_TASK GOAL_
Return only the stretch of the material below that begins with the line containing "website laten maken" and ends with the line containing "te verbeteren. Hier zijn enkele", exactly; both of those lines belong to it.

_INPUT_
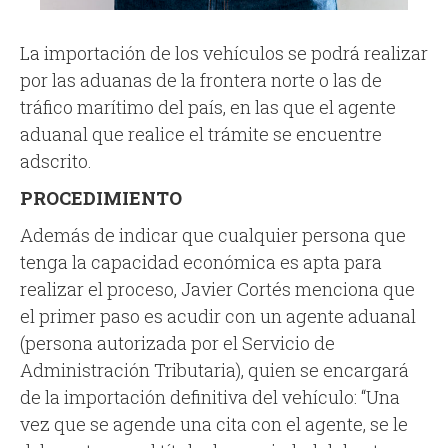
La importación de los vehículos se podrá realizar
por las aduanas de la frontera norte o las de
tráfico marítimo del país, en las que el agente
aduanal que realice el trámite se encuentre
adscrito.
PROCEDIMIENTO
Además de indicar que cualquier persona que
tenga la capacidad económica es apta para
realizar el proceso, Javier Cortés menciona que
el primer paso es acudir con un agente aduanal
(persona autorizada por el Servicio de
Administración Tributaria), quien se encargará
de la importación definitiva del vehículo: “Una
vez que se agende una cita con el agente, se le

--

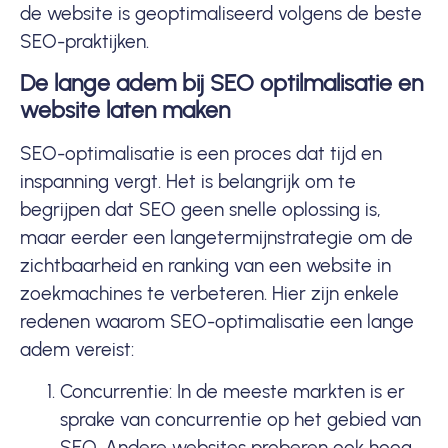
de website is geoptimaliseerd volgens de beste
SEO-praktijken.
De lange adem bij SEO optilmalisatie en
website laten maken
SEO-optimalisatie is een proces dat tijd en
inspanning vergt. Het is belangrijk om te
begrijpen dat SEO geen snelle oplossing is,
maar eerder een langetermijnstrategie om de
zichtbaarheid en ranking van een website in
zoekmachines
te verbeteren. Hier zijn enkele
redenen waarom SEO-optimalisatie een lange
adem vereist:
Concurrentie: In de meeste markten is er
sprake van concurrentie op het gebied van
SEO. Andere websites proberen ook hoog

* * *

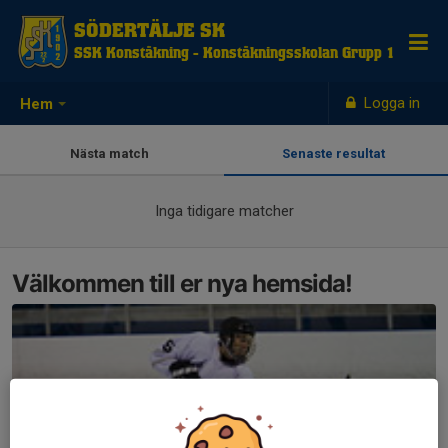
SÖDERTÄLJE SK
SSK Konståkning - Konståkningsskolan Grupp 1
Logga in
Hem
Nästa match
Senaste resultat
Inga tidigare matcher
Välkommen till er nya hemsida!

_OUTPUT BELOW_
website laten maken
SEO-optimalisatie is een proces dat tijd en
inspanning vergt. Het is belangrijk om te
begrijpen dat SEO geen snelle oplossing is,
maar eerder een langetermijnstrategie om de
zichtbaarheid en ranking van een website in
zoekmachines
te verbeteren. Hier zijn enkele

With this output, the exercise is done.